This seems like a great introduction to the history. I have a problem with it, though.
In the first example, the method compute_error_for_line_given_points is called with values 1, 2, [[3,6],[6,9],[12,18]]. Where did those values come from?
Later in that same example, there is an "Error = 4^2 + (-1)^2 + 6^2". Where did those values come from?
Later, there's another form: "Error = x^5 - 2x^3 -2" What about these?
There seem to be magic formulae everywhere, with no real explanation in the article about where they came from. Without that, I have no way of actually understanding this.
The other replies are already telling you that these are just examples. I want to stress that these are completely unrelated examples, which is bad form IMO.
If the first example had been kept, then the second would have been "Error = (6 - (2·3 + 1))² + (9 - (2·6 + 1))² + (18 - (2·12 + 1))² = (-1)² + (-4)² + (-7)² = 66", which is what compute_error_for_line_given_points evaluates to.
The third would have been "Error = (6 - (m·3 + b))² + (9 - (m·6 + b))² + (18 - (m·12 + b))² = 3·b² + 42·b·m - 66·b + 189·m² - 576·m + 441" and its derivative would have to be taken in two directions, giving "dError/dm = 42·b + 378·m - 576" and "dError/db = 6·b + 42·m - 66". Visualizing that slope would require a 3D plot.
>Am I missing something fundamental here?
Yeah, these aren't magic formula, they are just examples.
>In the first example, the method compute_error_for_line_given_points is called with values 1, 2, [[3,6],[6,9],[12,18]]. Where did those values come from?
It's an example. The first two arguments define a line y = 2x + 1,
the pairs are (x,y) points being used to compute the error.
"To play with this, let’s assume that the error function is Error=x^5−2x^3−2"
This is just an example of a function used as exposition to talk about derivatives.
It isn't even an error function though. An error function has to be a function of at least two variables.

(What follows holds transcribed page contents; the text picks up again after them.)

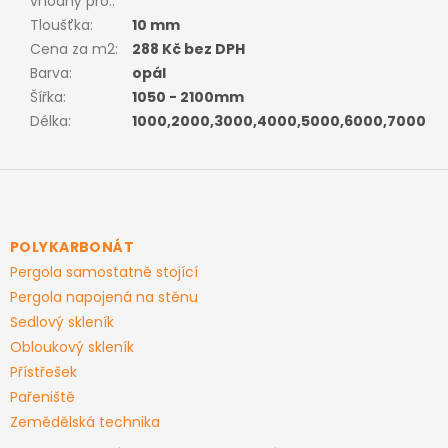
vhodný pro:
:
Tloušťka
:
10 mm
Cena za m2
:
288 Kč bez DPH
Barva
:
opál
Šířka
:
1050 - 2100mm
Délka
:
1000,2000,3000,4000,5000,6000,7000
Z
á
p
a
POLYKARBONÁT
t
Pergola samostatně stojící
í
Pergola napojená na stěnu
Sedlový skleník
Obloukový skleník
Přístřešek
Pařeniště
Zemědělská technika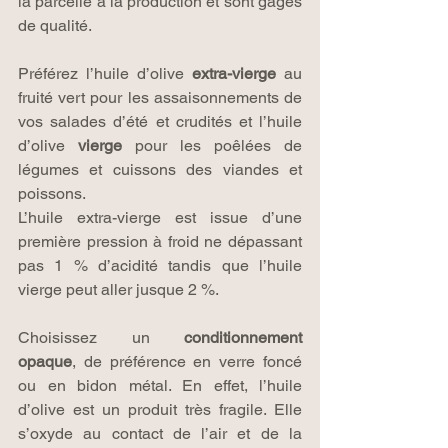
la parcelle à la production et sont gages 
de qualité.
Préférez l’huile d’olive 
extra-vierge
 au 
fruité vert pour les assaisonnements de 
vos salades d’été et crudités et l’huile 
d’olive 
vierge
 pour les poêlées de 
légumes et cuissons des viandes et 
poissons.
L’huile extra-vierge est issue d’une 
première pression à froid ne dépassant 
pas 1 % d’acidité tandis que l’huile 
vierge peut aller jusque 2 %.
Choisissez un 
conditionnement 
opaque
, de préférence en verre foncé 
ou en bidon métal. En effet, l’huile 
d’olive est un produit très fragile. Elle 
s’oxyde au contact de l’air et de la 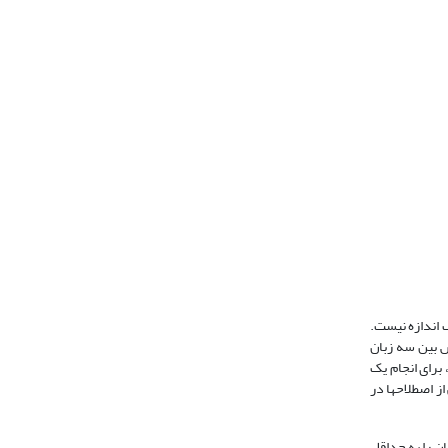
ک اندازه نیست.
ش بین سه زبان
 برای انجام یک
ز اصطلاحها در
ان
را به حداقل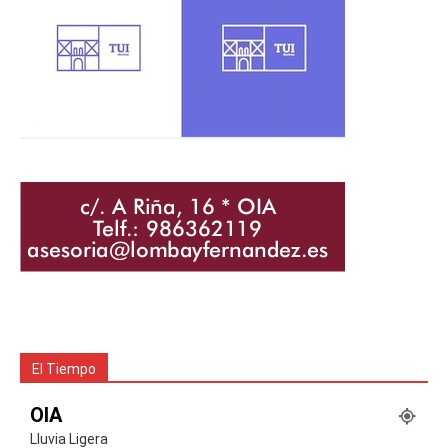
El Tiempo
OIA
Lluvia Ligera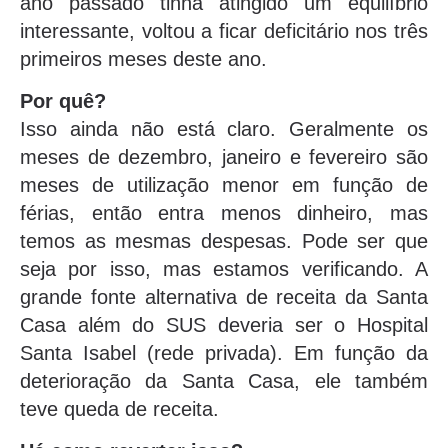
ano passado tinha atingido um equilíbrio
interessante, voltou a ficar deficitário nos três
primeiros meses deste ano.
Por quê?
Isso ainda não está claro. Geralmente os
meses de dezembro, janeiro e fevereiro são
meses de utilização menor em função de
férias, então entra menos dinheiro, mas
temos as mesmas despesas. Pode ser que
seja por isso, mas estamos verificando. A
grande fonte alternativa de receita da Santa
Casa além do SUS deveria ser o Hospital
Santa Isabel (rede privada). Em função da
deterioração da Santa Casa, ele também
teve queda de receita.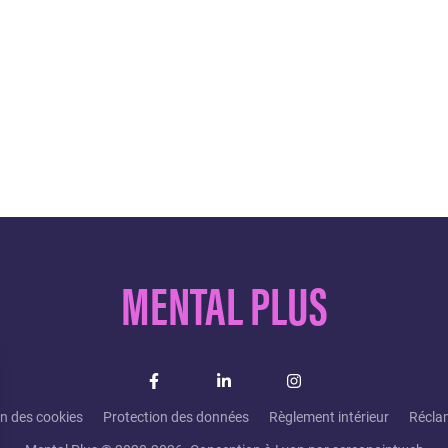
MENTAL PLUS
on des cookies
Protection des données
Règlement intérieur
Récla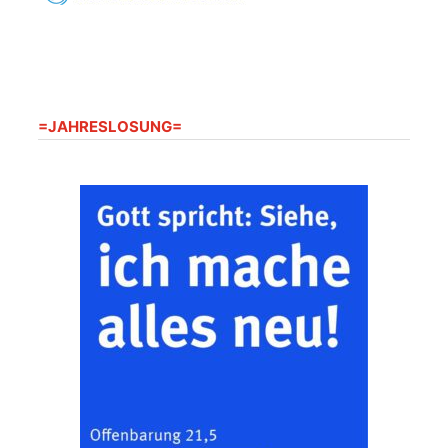
20.08.2026
09:30 Uhr
Seniorenwohnanlage
"Wohnen Plus",
Harpersdorfer Str. 96a,
07586 Kraftsdorf
Frankenthal - Offene
=JAHRESLOSUNG=
Kirche mit
Bilderausstellung:
„Kirchen aus Gera
und der Umgebung
22.08.2026
11:00 Uhr
nordwestlich von
Gera“
Kirche Gera-
Frankenthal, Am Gerberg,
07548 Gera
Zentraler
Familiengottesdienst
zum
Schuljahresbeginn in
23.08.2026
10:00 Uhr
Rüdersdorf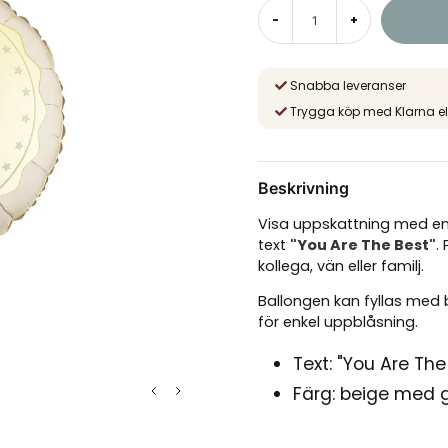
-
+
Snabba leveranser
Trygga köp med Klarna el
Beskrivning
Visa uppskattning med en 
text
"You Are The Best"
.
kollega, vän eller familj.
Ballongen kan fyllas med 
för enkel uppblåsning.
Text: "You Are The
Färg: beige med 
Storlek före uppb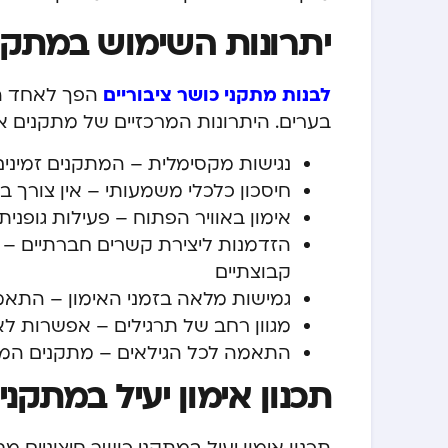
יתרונות השימוש במתקני
לבנות מתקני כושר ציבוריים
הפך לאחד הפ
בערים. היתרונות המרכזיים של מתקנים אל
נגישות מקסימלית – המתקנים זמינים 24/7 ללא הגבלה, במיקומים נוחים ברחבי ה
חיסכון כלכלי משמעותי – אין צורך ב
אימון באוויר הפתוח – פעילות גופנ
הזדמנות ליצירת קשרים חברתיים – 
קבוצתיים
גמישות מלאה בזמני האימון – התאמ
מגוון רחב של תרגילים – אפשרות לא
התאמה לכל הגילאים – מתקנים המותא
תכנון אימון יעיל במתקני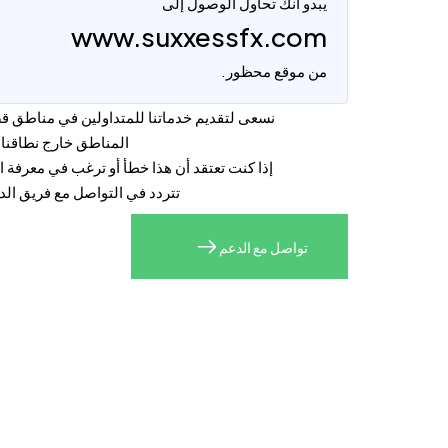
يبدو أنك تحاول الوصول إلى
www.suxxessfx.com
من موقع محظور.
نسعى لتقديم خدماتنا للمتداولين في مناطق ق
المناطق خارج نطاقنا.
إذا كنت تعتقد أن هذا خطأ أو ترغب في معرفة ا
تتردد في التواصل مع فريق الدع
تواصل مع الدعم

Good point. They are all example data. The "[[3,6],[6,9],[12,18]]" can be thought of as the coordinates of a comet, and 2 is your predicted correlation, the slope, followed by 1 your predicted constant, the y-intercept. In this case, you want to change 2 and 1 to find the combination that results in the lowest error. It the same with "Error = 4^2 + (-1)^2 + 6^2", it's an example of an error function. Does that make sense?

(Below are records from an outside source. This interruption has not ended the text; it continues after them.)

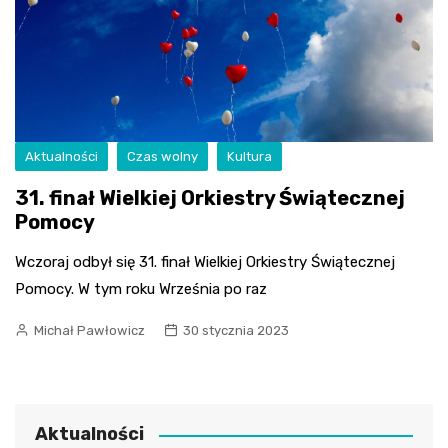
Aktualności
Czas wolny
Kultura
31. finał Wielkiej Orkiestry Świątecznej
Pomocy
Wczoraj odbył się 31. finał Wielkiej Orkiestry Świątecznej
Pomocy. W tym roku Września po raz
Michał Pawłowicz
30 stycznia 2023
Aktualności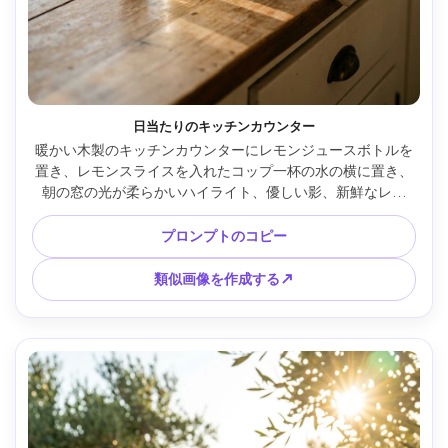
日当たりのキッチンカウンター
暖かい木製のキッチンカウンターにレモンジュースボトルを
置き、レモンスライスを入れたコップ一杯の水の横に置き、
朝の窓の光が柔らかいハイライト、優しい影、新鮮なレモ
ン、フレームに小さなリネン布を生み出し、居心地の良いラ
イフスタイル広告の美学、富士フイルムGFX 100Sで撮影、
プロンプトのコピー
80mm、f/2.8、フォトリアルでクリーンなブランド準備の構
図、コピーできるスペース --ar 4:5
類似画像を作成する↗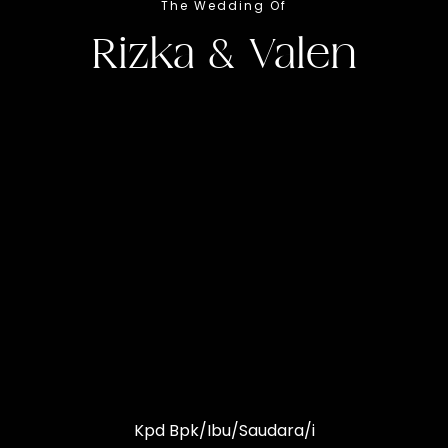
The Wedding Of
Rizka & Valen
Januari 2025
Pukul : 08.30 WIB
KARLITA INTERNASIONAL HOTEL
Klik Maps
Kpd Bpk/Ibu/Saudara/i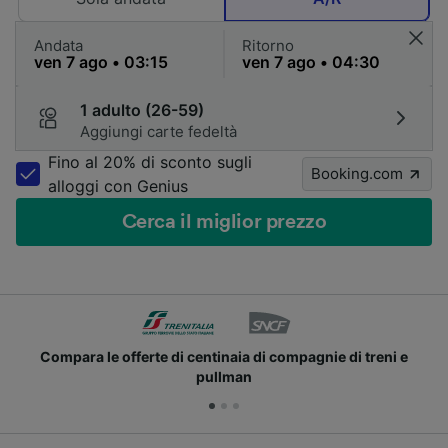
Andata
Ritorno
1 adulto (26-59)
Aggiungi carte fedeltà
Fino al 20% di sconto sugli
Booking.com
alloggi con Genius
Cerca il miglior prezzo
eni e
Unisciti ai milioni di utenti che usano già Trainl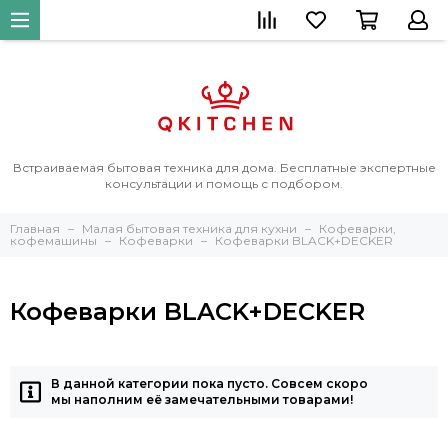
Встраиваемая бытовая техника для дома. Бесплатные экспертные
консультации и помощь с подбором.
Главная
Малая бытовая техника для кухни
Кофеварки,
кофемашины
Кофеварки
Кофеварки BLACK+DECKER
Кофеварки BLACK+DECKER
В данной категории пока пусто. Совсем скоро
мы наполним её замечательными товарами!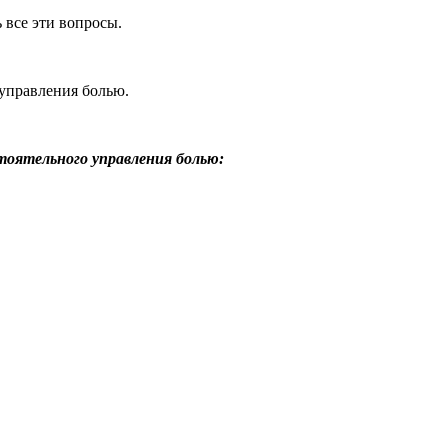
 все эти вопросы.
управления болью.
оятельного управления болью: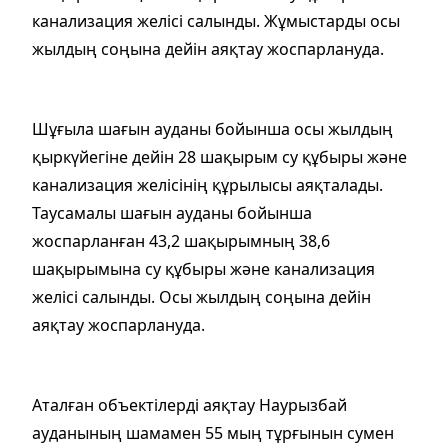
канализация желісі салынды. Жұмыстарды осы
жылдың соңына дейін аяқтау жоспарлануда.
Шұғыла шағын ауданы бойынша осы жылдың
қыркүйегіне дейін 28 шақырым су құбыры және
канализация желісінің құрылысы аяқталады.
Таусамалы шағын ауданы бойынша
жоспарланған 43,2 шақырымның 38,6
шақырымына су құбыры және канализация
желісі салынды. Осы жылдың соңына дейін
аяқтау жоспарлануда.
Аталған объектілерді аяқтау Наурызбай
ауданының шамамен 55 мың тұрғынын сумен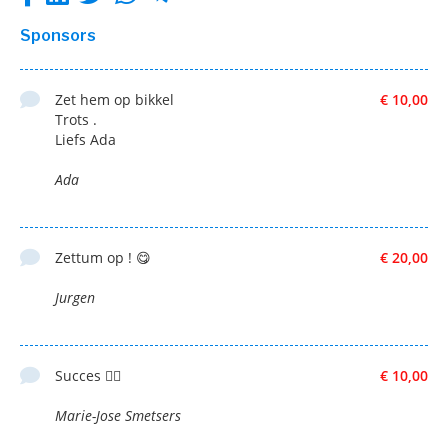
Sponsors
Zet hem op bikkel
€ 10,00
Trots .
Liefs Ada
Ada
Zettum op ! 😋
€ 20,00
Jurgen
Succes 🚴‍♂️
€ 10,00
Marie-Jose Smetsers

In the first example, the method compute_error_for_line_given_points is called with values 1, 2, [[3,6],[6,9],[12,18]]. Where did those values come from?

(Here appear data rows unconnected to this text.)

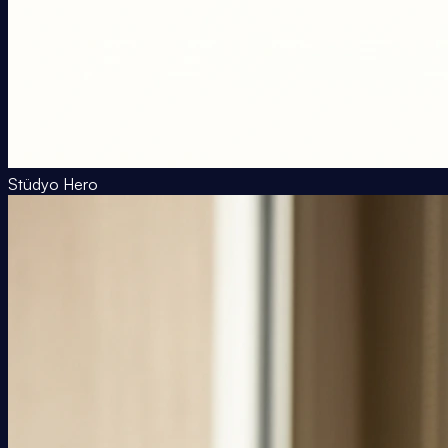
Stüdyo Hero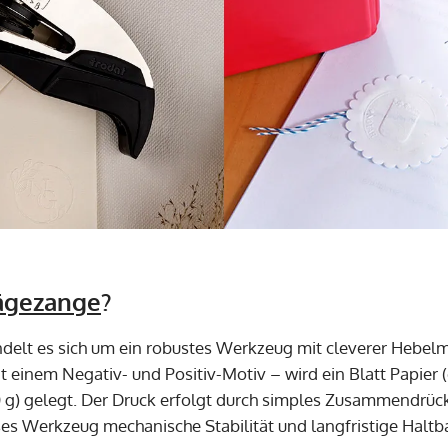
ägezange
?
delt es sich um ein robustes Werkzeug mit cleverer Hebel
t einem Negativ- und Positiv-Motiv – wird ein Blatt Papier
 g) gelegt. Der Druck erfolgt durch simples Zusammendrück
ses Werkzeug mechanische Stabilität und langfristige Haltba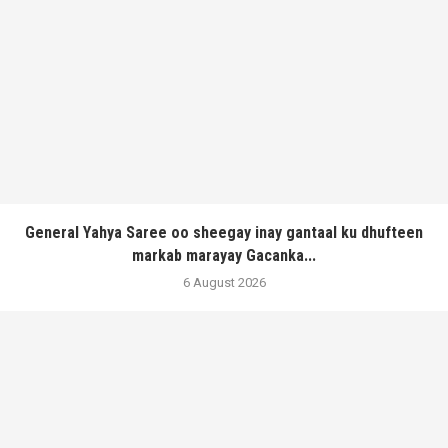
General Yahya Saree oo sheegay inay gantaal ku dhufteen
markab marayay Gacanka...
6 August 2026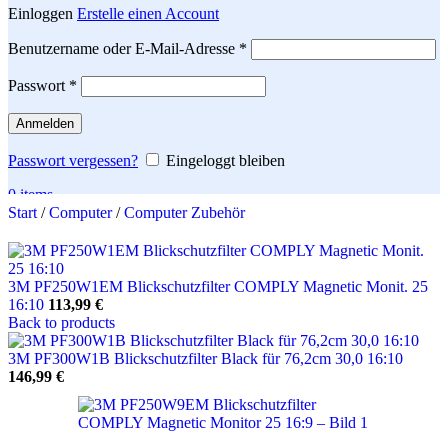
Einloggen
Erstelle einen Account
Erforderlich
Benutzername oder E-Mail-Adresse
*
Erforderlich
Passwort
*
Anmelden
Passwort vergessen?
Eingeloggt bleiben
0
items
Start
/
Computer
/
Computer Zubehör
Search
3M PF250W1EM Blickschutzfilter COMPLY Magnetic Monit. 25
16:10
113,99
€
Back to products
3M PF300W1B Blickschutzfilter Black für 76,2cm 30,0 16:10
146,99
€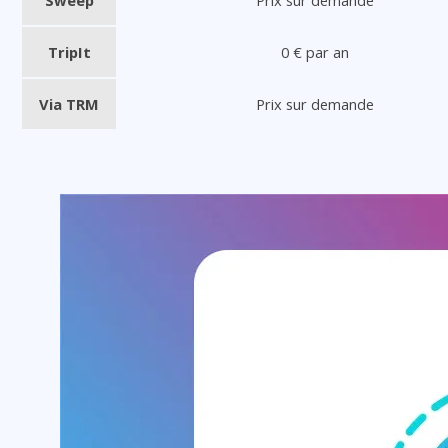
TripIt
0 € par an
Via TRM
Prix sur demande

Later in that same example, there is an "Error = 4^2 + (-1)^2 + 6^2". Where did those values come from?
Later, there's another form: "Error = x^5 - 2x^3 -2" What about these?
There seem to be magic formulae everywhere, with no real explanation in the article about where they came from. Without that, I have no way of actually understanding this.
Am I missing something fundamental here?